Action Plan for Successful Aging
Building on your conversation, the next step in the 40-70 Rule® is the Action Plan for Successful AgingSM. Put your plan into action with the assistance of noted experts in aging, finances, health, end of life and communication. This resource will take the guesswork out of some of the issues that many families eventually face. Included are conversation tips and considerations for a variety of circumstances such as living alone, blended families, dementia and religious preferences – topics that so many families are dealing with in today’s world. This Action Plan is written for the individual who wants to face aging with confidence so you may be filling it out with someone you love including a parent, spouse or friend or even for yourself! Topics include:
Living Choices – Where would your patients like to live as they age? Will they stay in their Minnesota home or live in a care facility? Do they need to adapt their home for safety? Who would they call in the event of an emergency? These basic questions will ensure that the family is on the same page about the senior’s future living preferences.

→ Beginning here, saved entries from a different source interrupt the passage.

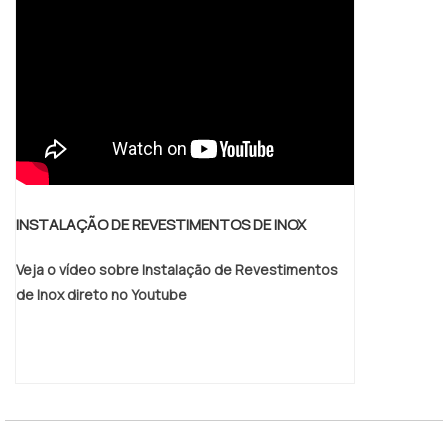
INSTALAÇÃO DE REVESTIMENTOS DE INOX
Veja o vídeo sobre Instalação de Revestimentos
de Inox direto no Youtube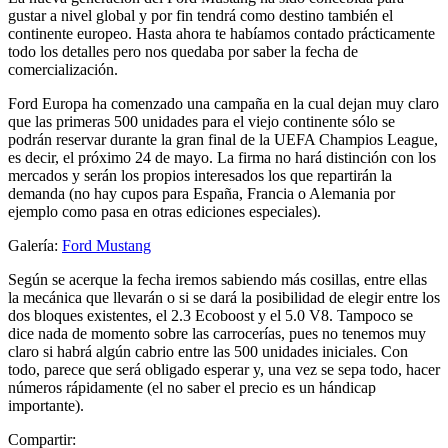
gustar a nivel global y por fin tendrá como destino también el
continente europeo. Hasta ahora te habíamos contado prácticamente
todo los detalles pero nos quedaba por saber la fecha de
comercialización.
Ford Europa ha comenzado una campaña en la cual dejan muy claro
que las primeras 500 unidades para el viejo continente sólo se
podrán reservar durante la gran final de la UEFA Champios League,
es decir, el próximo 24 de mayo. La firma no hará distinción con los
mercados y serán los propios interesados los que repartirán la
demanda (no hay cupos para España, Francia o Alemania por
ejemplo como pasa en otras ediciones especiales).
Galería:
Ford Mustang
Según se acerque la fecha iremos sabiendo más cosillas, entre ellas
la mecánica que llevarán o si se dará la posibilidad de elegir entre los
dos bloques existentes, el 2.3 Ecoboost y el 5.0 V8. Tampoco se
dice nada de momento sobre las carrocerías, pues no tenemos muy
claro si habrá algún cabrio entre las 500 unidades iniciales. Con
todo, parece que será obligado esperar y, una vez se sepa todo, hacer
números rápidamente (el no saber el precio es un hándicap
importante).
Compartir: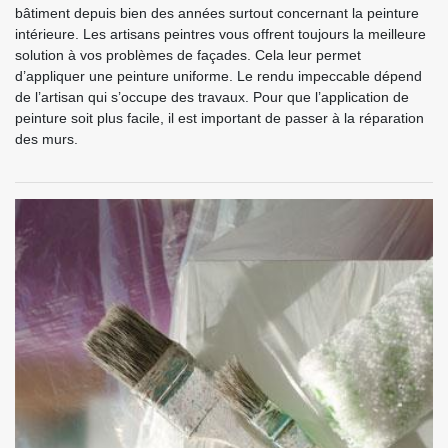
bâtiment depuis bien des années surtout concernant la peinture
intérieure. Les artisans peintres vous offrent toujours la meilleure
solution à vos problèmes de façades. Cela leur permet
d’appliquer une peinture uniforme. Le rendu impeccable dépend
de l’artisan qui s’occupe des travaux. Pour que l’application de
peinture soit plus facile, il est important de passer à la réparation
des murs.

Finances – Have your senior patients calculated the cost involved with meeting their retirement wishes? Have they met with a financial advisor to determine how much they will likely need to cover long-term health care expenses? Calculating the cost now and planning ahead financially can help yield greater peace of mind as they move forward.
Health – Have your patients outlined their goals for a healthy lifestyle as they age? Have they factored their current diet into this equation? Are they up to date on medical checks and health screenings? Addressing health concerns early can be a valuable, preventative tool in successful aging.

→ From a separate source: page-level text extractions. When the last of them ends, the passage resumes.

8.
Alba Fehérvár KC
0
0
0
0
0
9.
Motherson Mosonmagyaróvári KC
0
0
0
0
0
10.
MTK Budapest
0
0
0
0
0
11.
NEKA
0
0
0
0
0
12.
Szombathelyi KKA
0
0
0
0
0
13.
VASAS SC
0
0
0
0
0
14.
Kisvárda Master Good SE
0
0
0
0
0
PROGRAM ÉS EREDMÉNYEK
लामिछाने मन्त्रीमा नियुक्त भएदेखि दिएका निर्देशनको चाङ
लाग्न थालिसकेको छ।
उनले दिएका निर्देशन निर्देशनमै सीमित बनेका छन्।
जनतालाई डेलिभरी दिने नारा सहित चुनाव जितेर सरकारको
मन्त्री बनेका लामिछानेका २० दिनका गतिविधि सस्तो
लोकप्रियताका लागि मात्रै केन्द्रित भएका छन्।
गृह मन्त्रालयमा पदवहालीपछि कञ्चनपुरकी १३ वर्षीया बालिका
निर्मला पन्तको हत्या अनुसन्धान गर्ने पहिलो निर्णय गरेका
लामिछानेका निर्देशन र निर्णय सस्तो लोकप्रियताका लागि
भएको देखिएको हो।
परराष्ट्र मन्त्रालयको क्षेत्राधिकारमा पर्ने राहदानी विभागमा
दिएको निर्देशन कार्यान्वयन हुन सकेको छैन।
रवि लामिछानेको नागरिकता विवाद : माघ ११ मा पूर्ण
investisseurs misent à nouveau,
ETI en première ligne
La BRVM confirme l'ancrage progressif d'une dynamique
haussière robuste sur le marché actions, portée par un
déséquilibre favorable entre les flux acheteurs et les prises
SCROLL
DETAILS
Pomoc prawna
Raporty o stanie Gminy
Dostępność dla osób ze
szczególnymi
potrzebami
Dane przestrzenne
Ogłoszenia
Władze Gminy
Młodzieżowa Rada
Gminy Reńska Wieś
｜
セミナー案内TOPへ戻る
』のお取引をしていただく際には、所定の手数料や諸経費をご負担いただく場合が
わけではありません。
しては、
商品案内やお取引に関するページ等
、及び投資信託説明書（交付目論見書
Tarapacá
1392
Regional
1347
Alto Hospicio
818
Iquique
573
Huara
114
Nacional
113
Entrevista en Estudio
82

End of Life Care Wishes – Many families are not having this important conversation. Without it, they cannot gain a clear understanding of what their parents would like to accomplish before they die or where they would like to end their life. Discussing this difficult topic now will help ensure that the family has a unified plan and advanced directives in place moving forward.
Driving – Most seniors dread the idea of losing the independence associated with driving. Yet, families must be able to address their concerns about driving abilities, not only for the safety of their senior parent but for all with whom they share the road. While the driving topic can often be an emotional one, this chapter provides tips to navigate those emotions and discuss options for independence without a license.

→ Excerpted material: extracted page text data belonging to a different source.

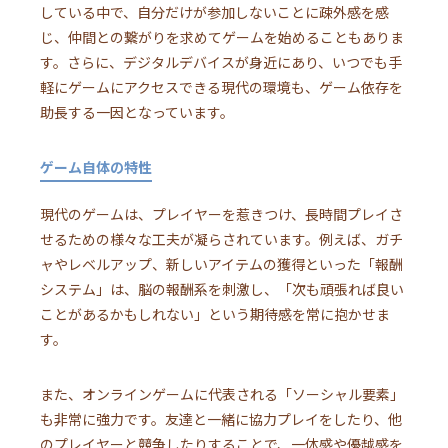
している中で、自分だけが参加しないことに疎外感を感
じ、仲間との繋がりを求めてゲームを始めることもありま
す。さらに、デジタルデバイスが身近にあり、いつでも手
軽にゲームにアクセスできる現代の環境も、ゲーム依存を
助長する一因となっています。
ゲーム自体の特性
現代のゲームは、プレイヤーを惹きつけ、長時間プレイさ
せるための様々な工夫が凝らされています。例えば、ガチ
ャやレベルアップ、新しいアイテムの獲得といった「報酬
システム」は、脳の報酬系を刺激し、「次も頑張れば良い
ことがあるかもしれない」という期待感を常に抱かせま
す。
また、オンラインゲームに代表される「ソーシャル要素」
も非常に強力です。友達と一緒に協力プレイをしたり、他
のプレイヤーと競争したりすることで、一体感や優越感を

Relationships and Dating – Perhaps Dad passed away and Mom has been spending a lot of time with an older gentleman friend. This can create family awkwardness if intentions aren’t clearly communicated. It’s important for families to talk about the nature of their parents’ relationships and their wishes for companionship as they age. Watch this hysterical video from Mary Maxwell to put yourself in the proper frame of mind!
We hope that completing this plan will help you be better prepared for the road ahead. Download the 40-70 Rule: An Action Plan for Successful Aging to share with your senior loved one, or explore the additional program resources available around these topics so that you and your family has the tools they need to create a successful plan for aging.
4 thoughts on “Having “The Talk””
Ive had the talk too many times and now my parents are gone. I found it not easy and often times became irritated at them for talking about it. They always said it was for my own good that it would make the time easier. Looking back, they were right, I was wrong but now I can not tell them. Boy this brought back memories.
Thank you for your candor and honesty. You were blessed with open, honest parents and I’m sure that doing what was best for you is thanks enough for them. Take care.